Z Allan Ntata

If the post election period between 2014 and 2016 has taught us anything at all, it is that Malawian leaders, no matter what good intentions they confess, preach or claim at the time of their acquisition of power, they are commonly denominated by how soon they succumb to greed and self enrichment as power gets to their heads.Kamuzu Banda had good intentions when he became the first president of the Republic in 1964. But soon, power went to his head. He declared himself life-president and brutally silenced critics and opponents, while amassing more wealth for himself and his cronies.

By his death, Kamuzu Banda’s wealth as an individual exceeded that of Malawi as a nation.

Bakili Muluzi followed the same self-enrichment formula set by the late Kamuzu before him. Coming into power with so much good will at the dawn of the new Malawian democracy, Muluzi soon lost sight of the tenets of democracy that had become almost his identity, and his swansong to Malawians was the undemocratic acts of a man blinded by the love of power.

Muluzi pushed for third term and open term bills, and having failed on these, went for a ruling behind the throne strategy that backfired terribly. He left the political arena a disgraced man, still desiring the power and the unexplained wealth that the presidency had brought him.

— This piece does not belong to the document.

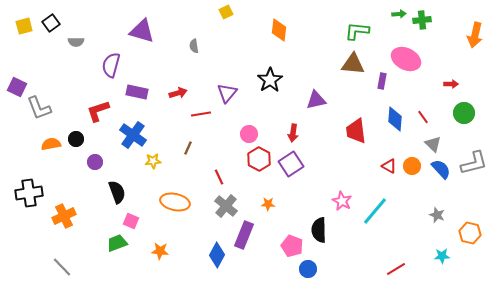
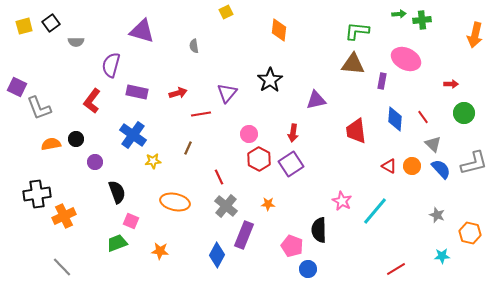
red L-shape at (98, 111): moved 6 px left, 10 px up; rotated 35 degrees counterclockwise
black cross at (29, 193): moved 8 px right, 1 px down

The late Bingu wa Mutharika promised much after his controversial break away from Muluzi’s United Democratic Front. And for a while he seemed to be determined to deliver even during very politically turbulent times. But he soon followed the same well-travelled road.

Mutharika soon endeavoured to demonstrate his newly found power after 2009 elections by changing the Malawi flag, a needless idea that simply betrayed his vanity.

Mutharika then attempted to make Malawi parastatals and civil service’s staff lists resemble that of the Thyolo district council, a move that exposed more clearly his hubris and blinded him to the vision that he had once had for Malawi.

Self-enrichment was also evident in the building of expensive mansions and mausoleums, numerous property purchases and at one point even an intention to open a bank.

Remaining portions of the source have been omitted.